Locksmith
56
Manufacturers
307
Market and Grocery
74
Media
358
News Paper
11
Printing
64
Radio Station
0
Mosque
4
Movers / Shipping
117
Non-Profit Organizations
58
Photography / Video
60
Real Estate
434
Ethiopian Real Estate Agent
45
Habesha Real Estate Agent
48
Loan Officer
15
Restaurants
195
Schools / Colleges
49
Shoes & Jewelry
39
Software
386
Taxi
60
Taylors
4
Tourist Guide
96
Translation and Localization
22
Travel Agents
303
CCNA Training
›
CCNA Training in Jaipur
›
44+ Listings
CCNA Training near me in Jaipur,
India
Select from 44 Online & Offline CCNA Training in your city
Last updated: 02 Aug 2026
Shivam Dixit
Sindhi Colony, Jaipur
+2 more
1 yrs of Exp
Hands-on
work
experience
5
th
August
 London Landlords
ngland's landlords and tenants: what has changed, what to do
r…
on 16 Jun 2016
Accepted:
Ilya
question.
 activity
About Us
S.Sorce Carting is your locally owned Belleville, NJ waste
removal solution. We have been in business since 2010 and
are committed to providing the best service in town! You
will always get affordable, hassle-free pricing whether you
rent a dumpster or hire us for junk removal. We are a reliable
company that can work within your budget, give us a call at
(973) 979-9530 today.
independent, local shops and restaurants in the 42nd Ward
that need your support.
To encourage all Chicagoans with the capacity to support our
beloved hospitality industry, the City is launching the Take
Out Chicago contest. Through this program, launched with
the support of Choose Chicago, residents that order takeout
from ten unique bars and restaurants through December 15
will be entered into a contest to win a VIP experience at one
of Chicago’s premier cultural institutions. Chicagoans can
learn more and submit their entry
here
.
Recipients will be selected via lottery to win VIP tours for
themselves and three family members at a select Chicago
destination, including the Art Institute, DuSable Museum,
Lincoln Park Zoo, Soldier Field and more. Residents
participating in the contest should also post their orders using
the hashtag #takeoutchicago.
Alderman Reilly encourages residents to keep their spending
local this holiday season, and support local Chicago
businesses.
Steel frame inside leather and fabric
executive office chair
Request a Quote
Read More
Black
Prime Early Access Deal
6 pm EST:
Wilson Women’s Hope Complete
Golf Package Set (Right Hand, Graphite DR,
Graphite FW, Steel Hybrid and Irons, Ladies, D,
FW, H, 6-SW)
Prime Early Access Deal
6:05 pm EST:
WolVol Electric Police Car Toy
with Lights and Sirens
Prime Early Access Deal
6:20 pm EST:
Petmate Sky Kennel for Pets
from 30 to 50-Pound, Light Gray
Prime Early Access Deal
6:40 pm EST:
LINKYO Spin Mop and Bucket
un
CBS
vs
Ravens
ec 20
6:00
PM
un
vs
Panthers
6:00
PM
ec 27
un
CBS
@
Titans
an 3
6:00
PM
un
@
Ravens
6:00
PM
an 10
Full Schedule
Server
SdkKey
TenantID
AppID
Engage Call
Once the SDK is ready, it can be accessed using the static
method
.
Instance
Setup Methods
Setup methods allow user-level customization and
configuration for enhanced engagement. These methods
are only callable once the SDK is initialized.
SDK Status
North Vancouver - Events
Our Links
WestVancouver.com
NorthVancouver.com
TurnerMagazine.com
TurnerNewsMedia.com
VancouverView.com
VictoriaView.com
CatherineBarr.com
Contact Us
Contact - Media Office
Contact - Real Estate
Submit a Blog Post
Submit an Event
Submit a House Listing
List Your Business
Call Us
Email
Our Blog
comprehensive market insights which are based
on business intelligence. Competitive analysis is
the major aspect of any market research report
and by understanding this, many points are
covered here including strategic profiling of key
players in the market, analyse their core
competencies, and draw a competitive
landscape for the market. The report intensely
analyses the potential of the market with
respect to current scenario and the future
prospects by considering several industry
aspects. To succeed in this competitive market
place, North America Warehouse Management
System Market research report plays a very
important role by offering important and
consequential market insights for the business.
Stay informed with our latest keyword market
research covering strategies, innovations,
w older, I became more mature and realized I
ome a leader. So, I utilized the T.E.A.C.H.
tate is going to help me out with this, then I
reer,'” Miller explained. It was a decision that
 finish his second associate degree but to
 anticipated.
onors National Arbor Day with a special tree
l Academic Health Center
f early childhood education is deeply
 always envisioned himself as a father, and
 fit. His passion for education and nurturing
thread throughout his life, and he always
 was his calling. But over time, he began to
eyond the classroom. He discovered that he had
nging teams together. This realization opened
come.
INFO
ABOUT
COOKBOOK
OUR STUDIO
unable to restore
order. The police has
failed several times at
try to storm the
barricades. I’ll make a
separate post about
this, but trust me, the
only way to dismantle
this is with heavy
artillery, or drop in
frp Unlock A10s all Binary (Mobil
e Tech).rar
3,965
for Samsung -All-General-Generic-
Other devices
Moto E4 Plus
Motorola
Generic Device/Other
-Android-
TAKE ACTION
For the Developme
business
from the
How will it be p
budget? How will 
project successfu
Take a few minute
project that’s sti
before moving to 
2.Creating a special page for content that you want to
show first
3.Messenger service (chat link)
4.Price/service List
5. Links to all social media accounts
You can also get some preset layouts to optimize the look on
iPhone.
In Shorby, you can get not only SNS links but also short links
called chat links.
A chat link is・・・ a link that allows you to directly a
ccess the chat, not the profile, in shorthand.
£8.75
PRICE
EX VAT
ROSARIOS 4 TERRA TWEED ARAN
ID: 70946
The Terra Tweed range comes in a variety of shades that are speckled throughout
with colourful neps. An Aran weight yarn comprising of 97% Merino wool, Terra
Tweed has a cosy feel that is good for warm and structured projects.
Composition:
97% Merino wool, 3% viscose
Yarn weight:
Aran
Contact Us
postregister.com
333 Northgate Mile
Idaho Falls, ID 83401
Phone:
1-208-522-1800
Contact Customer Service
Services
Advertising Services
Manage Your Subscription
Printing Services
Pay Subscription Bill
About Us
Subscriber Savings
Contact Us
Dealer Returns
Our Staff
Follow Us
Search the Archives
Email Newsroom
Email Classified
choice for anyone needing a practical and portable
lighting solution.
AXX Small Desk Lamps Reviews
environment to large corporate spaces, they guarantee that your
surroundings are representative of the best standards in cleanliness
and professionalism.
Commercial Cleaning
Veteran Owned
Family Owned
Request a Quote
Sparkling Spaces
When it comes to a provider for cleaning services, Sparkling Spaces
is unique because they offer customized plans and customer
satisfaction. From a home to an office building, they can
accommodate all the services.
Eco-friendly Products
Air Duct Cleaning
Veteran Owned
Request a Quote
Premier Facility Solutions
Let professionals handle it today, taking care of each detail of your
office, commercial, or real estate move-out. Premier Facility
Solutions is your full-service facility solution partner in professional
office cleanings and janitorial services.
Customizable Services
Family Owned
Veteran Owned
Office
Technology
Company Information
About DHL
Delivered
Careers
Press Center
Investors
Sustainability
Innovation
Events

### WHAT YOU WILL DO
Reproduce every line from the entries that holds the word "Subscription".

### SOLUTION TO THE EXERCISE
Manage Your Subscription
Pay Subscription Bill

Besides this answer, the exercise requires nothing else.